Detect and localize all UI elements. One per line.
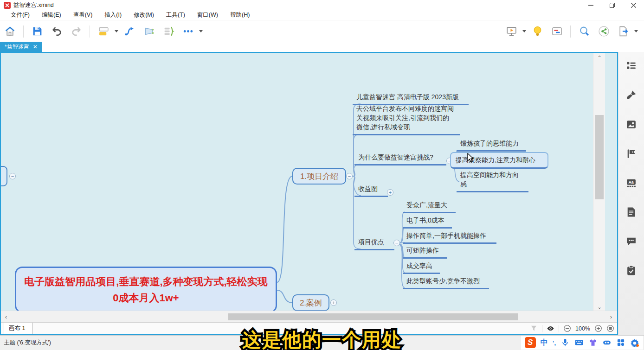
save-button[interactable] <box>29 24 45 39</box>
topic-case[interactable]: 2.案例 <box>292 294 329 311</box>
undo-button[interactable] <box>49 24 64 39</box>
node-strategy[interactable]: 去公域平台发布不同难度的迷宫闯 关视频来吸引关注,引流到我们的 微信,进行私域变… <box>353 102 460 135</box>
node-adv-conversion[interactable]: 成交率高 <box>403 260 440 274</box>
separator <box>559 325 559 332</box>
ime-mode-chinese[interactable]: 中 <box>541 338 548 348</box>
menu-edit[interactable]: 编辑(E) <box>36 10 67 20</box>
ime-punctuation[interactable]: ’, <box>553 339 556 346</box>
expand-badge[interactable]: + <box>387 189 393 196</box>
image-panel-icon[interactable] <box>625 119 637 130</box>
xmind-window: 益智迷宫.xmind 文件(F) 编辑(E) 查看(V) 插入(I) 修改(M)… <box>0 0 644 350</box>
idea-lightbulb-button[interactable] <box>529 24 545 39</box>
soft-keyboard-icon[interactable] <box>574 338 584 347</box>
menu-help[interactable]: 帮助(H) <box>224 10 256 20</box>
topic-style-dropdown[interactable] <box>113 24 120 39</box>
share-button[interactable] <box>596 24 612 39</box>
format-brush-icon[interactable] <box>625 89 637 101</box>
root-topic[interactable]: 电子版益智用品项目,垂直赛道,多种变现方式,轻松实现0成本月入1w+ <box>15 267 277 312</box>
expand-badge[interactable]: + <box>330 299 337 306</box>
sheet-bar: 画布 1 100% <box>1 322 617 334</box>
more-tools-button[interactable] <box>180 24 196 39</box>
node-why[interactable]: 为什么要做益智迷宫挑战? <box>354 151 446 165</box>
sogou-logo-icon[interactable]: S <box>525 337 536 348</box>
node-advantages[interactable]: 项目优点 <box>354 236 394 250</box>
node-adv-audience[interactable]: 受众广,流量大 <box>403 199 456 213</box>
node-why-spatial[interactable]: 提高空间能力和方向感 <box>457 169 528 192</box>
comments-panel-icon[interactable] <box>625 235 637 247</box>
fit-menu-button[interactable] <box>606 325 614 332</box>
mouse-cursor <box>467 153 476 163</box>
more-tools-dropdown[interactable] <box>198 24 204 39</box>
vertical-scrollbar[interactable]: ⌃ ⌄ <box>593 53 605 312</box>
tab-close-icon[interactable]: ✕ <box>33 44 38 50</box>
menu-insert[interactable]: 插入(I) <box>98 10 128 20</box>
export-dropdown[interactable] <box>633 24 639 39</box>
canvas-sheet-tab[interactable]: 画布 1 <box>4 323 33 334</box>
node-why-thinking[interactable]: 锻炼孩子的思维能力 <box>457 137 526 152</box>
font-panel-icon[interactable]: Aa <box>625 177 637 189</box>
node-income[interactable]: 收益图 <box>354 183 388 197</box>
topic-label: 1.项目介绍 <box>300 171 338 182</box>
menu-window[interactable]: 窗口(W) <box>191 10 224 20</box>
boundary-button[interactable] <box>141 24 157 39</box>
home-button[interactable] <box>2 24 18 39</box>
skin-icon[interactable] <box>588 338 598 347</box>
scroll-left-arrow[interactable]: ‹ <box>1 311 11 323</box>
search-button[interactable] <box>576 24 592 39</box>
topic-style-button[interactable] <box>96 24 111 39</box>
scroll-right-arrow[interactable]: › <box>606 311 616 323</box>
node-adv-easy[interactable]: 操作简单,一部手机就能操作 <box>403 229 496 244</box>
menu-view[interactable]: 查看(V) <box>67 10 99 20</box>
style-panel-button[interactable] <box>549 24 565 39</box>
relationship-button[interactable] <box>122 24 137 39</box>
emoji-robot-icon[interactable] <box>602 338 612 347</box>
separator <box>542 325 542 332</box>
document-tab[interactable]: *益智迷宫 ✕ <box>0 42 42 52</box>
root-topic-label: 电子版益智用品项目,垂直赛道,多种变现方式,轻松实现0成本月入1w+ <box>23 274 269 306</box>
presentation-button[interactable] <box>503 24 519 39</box>
horizontal-scrollbar[interactable]: ‹ › <box>1 311 617 322</box>
mindmap-canvas[interactable]: 电子版益智用品项目,垂直赛道,多种变现方式,轻松实现0成本月入1w+ 1.项目介… <box>1 53 605 312</box>
restore-button[interactable] <box>601 0 623 10</box>
node-adv-competition[interactable]: 此类型账号少,竞争不激烈 <box>403 275 489 289</box>
menu-modify[interactable]: 修改(M) <box>128 10 160 20</box>
menu-file[interactable]: 文件(F) <box>5 10 36 20</box>
document-tab-label: *益智迷宫 <box>5 43 29 51</box>
redo-button[interactable] <box>68 24 84 39</box>
overview-eye-button[interactable] <box>547 325 554 332</box>
outline-panel-icon[interactable] <box>625 60 637 72</box>
collapse-badge[interactable]: − <box>9 173 16 179</box>
node-adv-matrix[interactable]: 可矩阵操作 <box>403 244 447 259</box>
scroll-up-arrow[interactable]: ⌃ <box>593 53 605 62</box>
horizontal-scroll-thumb[interactable] <box>228 313 518 320</box>
scroll-down-arrow[interactable]: ⌄ <box>593 302 605 312</box>
toolbar-separator <box>570 25 571 38</box>
ime-toolbar: S 中 ’, <box>521 336 643 350</box>
zoom-out-button[interactable] <box>563 325 571 332</box>
minimize-button[interactable] <box>580 0 601 10</box>
export-button[interactable] <box>615 24 631 39</box>
collapse-badge[interactable]: − <box>346 173 353 179</box>
title-bar: 益智迷宫.xmind <box>0 0 644 10</box>
topic-project-intro[interactable]: 1.项目介绍 <box>292 168 346 185</box>
task-panel-icon[interactable] <box>625 265 637 276</box>
microphone-icon[interactable] <box>560 338 570 347</box>
topic-label: 2.案例 <box>300 298 322 308</box>
ime-settings-gear-icon[interactable] <box>630 338 639 347</box>
summary-button[interactable] <box>161 24 176 39</box>
toolbox-grid-icon[interactable] <box>616 338 625 347</box>
node-why-observe-highlighted[interactable]: 提高观察能力,注意力和耐心 <box>450 152 548 169</box>
editor-frame: 电子版益智用品项目,垂直赛道,多种变现方式,轻松实现0成本月入1w+ 1.项目介… <box>0 52 618 335</box>
collapse-badge[interactable]: − <box>393 240 400 246</box>
zoom-in-button[interactable] <box>594 325 602 332</box>
offscreen-topic-fragment[interactable] <box>1 166 7 186</box>
filter-icon[interactable] <box>530 325 538 332</box>
toolbar-separator <box>23 25 24 38</box>
notes-panel-icon[interactable] <box>625 206 637 218</box>
close-button[interactable] <box>623 0 644 10</box>
menu-tools[interactable]: 工具(T) <box>160 10 191 20</box>
node-adv-zerocost[interactable]: 电子书,0成本 <box>403 214 452 229</box>
marker-flag-icon[interactable] <box>625 148 637 159</box>
presentation-dropdown[interactable] <box>521 24 528 39</box>
vertical-scroll-thumb[interactable] <box>595 115 604 199</box>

---*---

* What you will do:
From the preceding records, count the lines where "expand" occurs and reply with the number only.

* Answer to the exercise:
2